GeneratorExit should derive from BaseException, not Exception

2007-08-20 Thread Chad Austin
Hi all,

First, I'd like to describe a system that we've built here at IMVU in 
order to manage the complexity of our network- and UI-heavy application:

Our application is a standard Windows desktop application, with the main 
thread pumping Windows messages as fast as they become available.  On 
top of that, we've added the ability to queue arbitrary Python actions 
in the message pump so that they get executed on the main thread when 
its ready.  You can think of our EventPump as being similar to Twisted's 
reactor.

On top of the EventPump, we have a TaskScheduler which runs "tasks" in 
parallel.  Tasks are generators that behave like coroutines, and it's 
probably easiest to explain how they work with an example (made up on 
the spot, so there may be minor typos):

def openContentsWindow(contents):
# Imagine a notepad-like window with the URL's contents...
# ...

@threadtask
def readURL(url):
return urllib2.urlopen(url).read()

@task
def displayURL(url):
with LoadingDialog():
# blocks this task from running while contents are 
being downloaded, 
but does not block
# main thread because readURL runs in the threadpool.
contents = yield readURL(url)

openContentsWindow(contents)

A bit of explanation:

The @task decorator turns a generator-returning function into a 
coroutine that is run by the scheduler.  It can call other tasks via 
"yield" and block on network requests, etc.

All blocking network calls such as urllib2's urlopen and friends and 
xmlrpclib ServerProxy calls go behind the @threadtask decorator.  This 
means those functions will run in the thread pool and allow other ready 
tasks to execute in the meantime.

There are several benefits to this approach:

1) The logic is very readable.  The code doesn't have to go through any 
hoops to be performant or correct.
2) It's also very testable.  All of the threading-specific logic goes 
into the scheduler itself, which means our unit tests don't need to deal 
with any (many?) thread safety issues or races.
3) Exceptions bubble correctly through tasks, and the stack traces are 
what you would expect.
4) Tasks always run on the main thread, which is beneficial when you're 
dealing with external objects with thread-affinity, such as Direct3D and 
Windows.
5) Unlike threads, tasks can be cancelled.

ANYWAY, all advocacy aside, here is one problem we've run into:

Imagine a bit of code like this:

@task
def pollForChatInvites(chatGateway, userId, decisionCallback, 
startChatCallback, timeProvider, minimumPollInterval = 5):
while True:
now = timeProvider()

try:
result = yield 
chatGateway.checkForInvite({'userId': userId})
logger.info('checkForInvite2 returned %s', 
result)
except Exception:
logger.exception('checkForInvite2 failed')
result = None
# ...
yield Sleep(10)

This is real code that I wrote in the last week.  The key portion is the 
try: except:  Basically, there are many reasons the checkForInvite2 call 
can fail.  Maybe a socket.error (connection timeout), maybe some kind of 
httplib error, maybe an xmlrpclib.ProtocolError...  I actually don't 
care how it fails.  If it fails at all, then sleep for a while and try 
again.  All fine and good.

The problem is that, if the task is cancelled while it's waiting on 
checkForInvite2, GeneratorExit gets caught and handled rather than 
(correctly) bubbling out of the task.  GeneratorExit is similar in 
practice to SystemExit here, so it would make sense for it to be a 
BaseException as well.

So, my proposal is that GeneratorExit derive from BaseException instead 
of Exception.

p.s.

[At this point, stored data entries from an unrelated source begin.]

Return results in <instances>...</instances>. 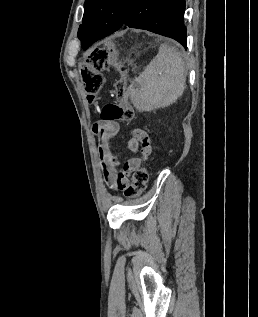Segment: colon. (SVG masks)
I'll return each instance as SVG.
<instances>
[{
	"instance_id": "5ec220e1",
	"label": "colon",
	"mask_w": 258,
	"mask_h": 317,
	"mask_svg": "<svg viewBox=\"0 0 258 317\" xmlns=\"http://www.w3.org/2000/svg\"><path fill=\"white\" fill-rule=\"evenodd\" d=\"M109 64V54L105 48L97 47L85 56L80 66L82 79L85 85L87 97L93 101L103 87V77L101 72ZM117 102L105 104L100 112L103 121H129L134 116V109L128 103V93L124 80L116 83ZM148 180V173L145 168L137 169L131 183L125 189V195L129 198L138 197L145 189Z\"/></svg>"
}]
</instances>
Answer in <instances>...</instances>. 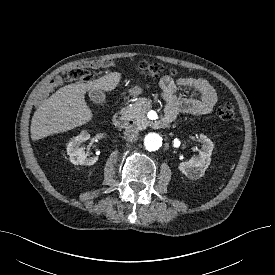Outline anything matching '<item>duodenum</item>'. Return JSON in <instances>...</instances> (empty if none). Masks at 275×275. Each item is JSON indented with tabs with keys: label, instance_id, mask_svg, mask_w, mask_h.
<instances>
[{
	"label": "duodenum",
	"instance_id": "obj_1",
	"mask_svg": "<svg viewBox=\"0 0 275 275\" xmlns=\"http://www.w3.org/2000/svg\"><path fill=\"white\" fill-rule=\"evenodd\" d=\"M168 118H163L157 122V125L159 127H163L168 123ZM113 123L117 128H123L126 125L129 124V119L127 117L126 112L124 111V108H122L113 118Z\"/></svg>",
	"mask_w": 275,
	"mask_h": 275
}]
</instances>
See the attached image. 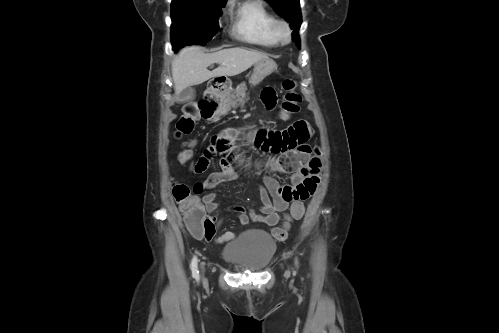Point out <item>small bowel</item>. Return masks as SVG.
Instances as JSON below:
<instances>
[{"instance_id":"obj_1","label":"small bowel","mask_w":499,"mask_h":333,"mask_svg":"<svg viewBox=\"0 0 499 333\" xmlns=\"http://www.w3.org/2000/svg\"><path fill=\"white\" fill-rule=\"evenodd\" d=\"M262 101L268 109L276 105V93L267 87L262 91ZM312 128L306 120H297L281 130L259 128L249 132L244 139L256 149L275 156L270 162L273 170L289 174V184H279L268 174H264L265 186H261L259 211L250 207L235 206L232 211L240 224L250 221L268 226H275L281 221V213L285 212L295 201L309 199L316 191L320 182L322 161L319 149L311 146L308 141L312 136ZM242 132L239 129H225L213 136L202 156L196 162L194 174L200 175L209 167L211 161L219 158L221 173H212L203 181L194 185L195 194L205 192L202 202L209 214L216 212L218 202L213 189L227 181L241 178V173L235 168L239 159L238 140ZM214 222V218L211 217ZM222 220L217 222L220 228ZM235 239L232 232H224L215 241L223 243Z\"/></svg>"}]
</instances>
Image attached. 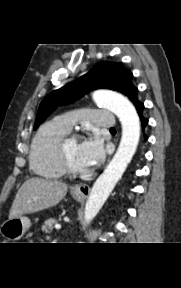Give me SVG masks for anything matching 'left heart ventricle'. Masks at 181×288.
Masks as SVG:
<instances>
[{"instance_id": "obj_1", "label": "left heart ventricle", "mask_w": 181, "mask_h": 288, "mask_svg": "<svg viewBox=\"0 0 181 288\" xmlns=\"http://www.w3.org/2000/svg\"><path fill=\"white\" fill-rule=\"evenodd\" d=\"M79 142L77 139L70 140L65 146V153L70 164L78 170H85L86 167L82 164L78 153Z\"/></svg>"}]
</instances>
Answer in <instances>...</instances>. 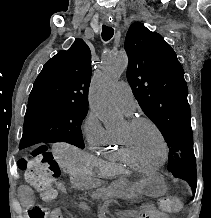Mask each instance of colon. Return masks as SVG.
Returning a JSON list of instances; mask_svg holds the SVG:
<instances>
[{"instance_id": "5ec220e1", "label": "colon", "mask_w": 211, "mask_h": 218, "mask_svg": "<svg viewBox=\"0 0 211 218\" xmlns=\"http://www.w3.org/2000/svg\"><path fill=\"white\" fill-rule=\"evenodd\" d=\"M18 166L25 172V179L30 186L45 200L56 197L54 184L60 175L59 166L52 153L45 145L36 146L29 156L19 160ZM180 207V201L174 197L164 198L160 201L163 211H175ZM29 218H50L49 210L41 206H31L28 210Z\"/></svg>"}]
</instances>
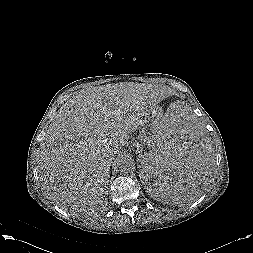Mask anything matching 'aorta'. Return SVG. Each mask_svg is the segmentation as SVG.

Should I have sent this mail to python-dev directly?  Does what I'm 
saying make sense?  Does this kind of thing need a PEP?

-- 
Chad Austin
http://imvu.com/technology
-- 
http://mail.python.org/mailman/listinfo/python-list


Re: GeneratorExit should derive from BaseException, not Exception

2007-08-21 Thread Chad Austin
Hi Terry,

Thank you for your feedback.  Responses inline:

Terry Reedy wrote:
> "Chad Austin" <[EMAIL PROTECTED]> wrote in message 
> news:[EMAIL PROTECTED]
> || try:
> | result = yield chatGateway.checkForInvite({'userId': userId})
> | logger.info('checkForInvite2 returned %s', result)
> 
> would not
> except GeneratorExit: 
> solve your problem?

Yes, we could add an "except GeneratorExit: raise" clause to every place
we currently catch Exception, but I feel like this is one of those
things where it's hard to get it right in all places and also hard to
cover with unit tests.  Instead, we'll have subtle bugs where finally
clauses don't run because the GeneratorExit was swallowed.

Also, SystemExit and KeyboardInterrupt were made into BaseExceptions for
the same reasons as I'm giving.  (As I understand it, anyway.)

> | except Exception:
> 
> Such catchalls are known to be prone to catch too much
> and are therefore not encouraged ;-).
> As in 'use at your own risk'.
> Guido encourages specific catches just for the reasons you give here.

More below:

> There was a *long* discussion of the current 2.5 exception hierarchy on 
> pydev.  Search either python.org's or gmane's archive if you want to pursue 
> this.  But I expect the people involved would say much the same as above.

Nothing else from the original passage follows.